The report covers 3 areas:
Operating performance
Financial position
Investment ratios
Operating performance
The high return on capital employed (ROCE) of 34.6% (compared with 22.1% for all companies)
shows that Comparator's assets are being used relatively efficiently. This is despite Comparator
having a disappointing gross profit margin (22.9% compared with 30%) and net profit margin (7.7%
compared with 12.5%). Comparator has made up for this low level of profitability by having a very
high level of asset utilisation, as shown by a net asset turnover ratio of 3.8 times, which is more than
twice the average of 1.8 times.
There are two things that complicate the analysis above:
(i) The age of Comparator's non-current assets, and
(ii) The write off of inventories.
These are discussed below:
(i) The carrying value of Comparator's non-current assets is only 15% of their cost, suggesting
that these assets are quite old. This will have boosted the ROCE compared with a companywith newer assets with a higher carrying value. However, there is not enough information to
investigate this further. Also, these assets will probably need replacing soon, and because
Comparator has no cash then it will need to borrow more money. This will be extremely
difficult (and probably expensive) as Comparator's gearing ratio is already very high (90%)
compared with the sector average (40%).
(ii) Comparator's net profit margin is distorted by the $120,000 charge for writing off inventory.

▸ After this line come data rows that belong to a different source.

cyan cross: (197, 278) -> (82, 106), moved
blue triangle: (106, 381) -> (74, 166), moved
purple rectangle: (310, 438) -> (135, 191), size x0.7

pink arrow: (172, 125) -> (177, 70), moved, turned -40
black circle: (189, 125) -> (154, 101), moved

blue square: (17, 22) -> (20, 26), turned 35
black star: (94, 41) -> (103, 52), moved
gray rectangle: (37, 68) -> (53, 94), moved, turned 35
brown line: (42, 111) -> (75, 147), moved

Without this the net profit margin would have been 12.6%, which is greater than the average of
12.5%. If this write-off really is a one-off not-to-be-repeated event then this suggests that the
underlying return on capital employed is 53.5%. However, the sector averages do not include
similar information on one-off costs.
Financial position
Long term
As mentioned above, Comparator's gearing ratio is already high and the need to replace old plant and equipment could push it higher. As the existing equipment cost $3.6m some years ago Comparator could expect to spend as much again today, all of it on borrowed money. This would require a gearing ratio of 1,100%, which the banks would almost certainly not tolerate. The alternative would be to raise more share capital. At the current market price of $6 a share a further 600,000 shares would need to be issued, which would double the number of shares. This also seems an unlikely prospect. However,without new loans or share capital there can be no new equipment.
Short term
Comparator's quick and current ratios are below the industry average, which suggests that there may be short term cash flow problems and poor financial management.

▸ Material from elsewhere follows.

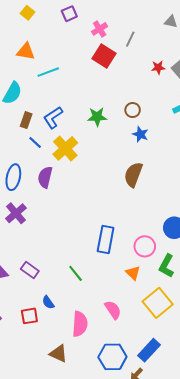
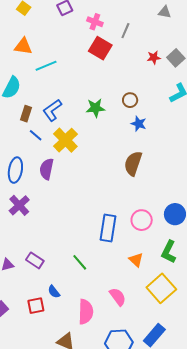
pink cross: (100, 29) -> (95, 22), turned -35
pink circle: (145, 246) -> (142, 220), moved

Although the working capital cycle is relatively good (34 days compared with 36), the individual
components are worse implying that there is poor inventory control, poor credit control, and a
shortage of cash to pay suppliers. Poor inventory control may have caused the build up of obsolete
inventory (leading to the $120,000 write-off), and poor credit control can lead to an increase in bad
debts. Delaying paying suppliers (who now have to wait 68 days to be paid) is a short term fix, but it
can back-fire if suppliers lose patience with Comparator and demand cash on delivery, or refuse to
deliver at all.
Interest cover, dividends, tax and overdraft
Although the interest cover of ten is good in terms of profits, there is no cash to pay the interest.
Likewise there is $85,000 tax to pay. We are not told what the overdraft limit is, but it appears that
Comparator can only meet its obligations if the overdraft is increased.
Investment ratios
Comparator's dividend yield of 2.5% is low compared with the average of 6%, which will dissuade
many investors from subscribing to a new share issue. On the other hand it suggests that the share
price is relatively high. This might be because investors are aware of additional information that
promises a brighter future for Comparator, or maybe the share price will drop when these results are published.
The dividend cover of 1.07 is also worrying; Comparator is paying out almost half its earnings at a
time when it needs to generate cash to pay off its liabilities and invest in new equipment.
Summary and conclusion
At first sight Comparator's operating performance appears to be good compared with its rivals, but
further analysis suggests that this might be boosted by old plant and equipment. Comparator's
financial position is worrying both in the short term and the long term, and it is difficult to see how
Comparator will be able to meet its obligations and invest in the future. Unless things improve
Comparator's going concern status must be in doubt.